§ **TASK GOAL**
Within the listing, how many lines include "メルセデス"? Please answer with a bare number.

==============================

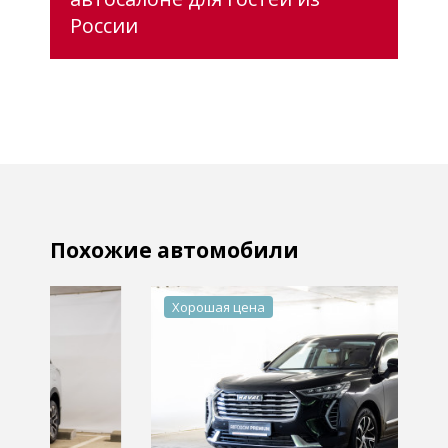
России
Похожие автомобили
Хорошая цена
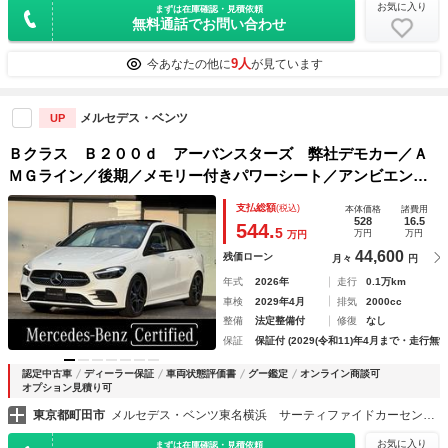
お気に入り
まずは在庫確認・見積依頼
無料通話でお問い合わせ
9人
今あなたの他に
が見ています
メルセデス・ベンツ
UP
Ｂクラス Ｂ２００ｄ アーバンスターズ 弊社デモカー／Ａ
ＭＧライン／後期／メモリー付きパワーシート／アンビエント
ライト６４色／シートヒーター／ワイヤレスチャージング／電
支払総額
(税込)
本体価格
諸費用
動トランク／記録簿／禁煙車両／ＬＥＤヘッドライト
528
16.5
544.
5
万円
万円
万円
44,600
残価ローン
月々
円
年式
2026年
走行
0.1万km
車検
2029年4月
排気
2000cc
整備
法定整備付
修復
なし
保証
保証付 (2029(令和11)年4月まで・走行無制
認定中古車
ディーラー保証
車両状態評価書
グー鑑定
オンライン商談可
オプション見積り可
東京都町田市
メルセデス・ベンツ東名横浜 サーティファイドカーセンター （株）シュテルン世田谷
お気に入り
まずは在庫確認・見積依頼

==============================

§ **EXERCISE SOLUTION**
2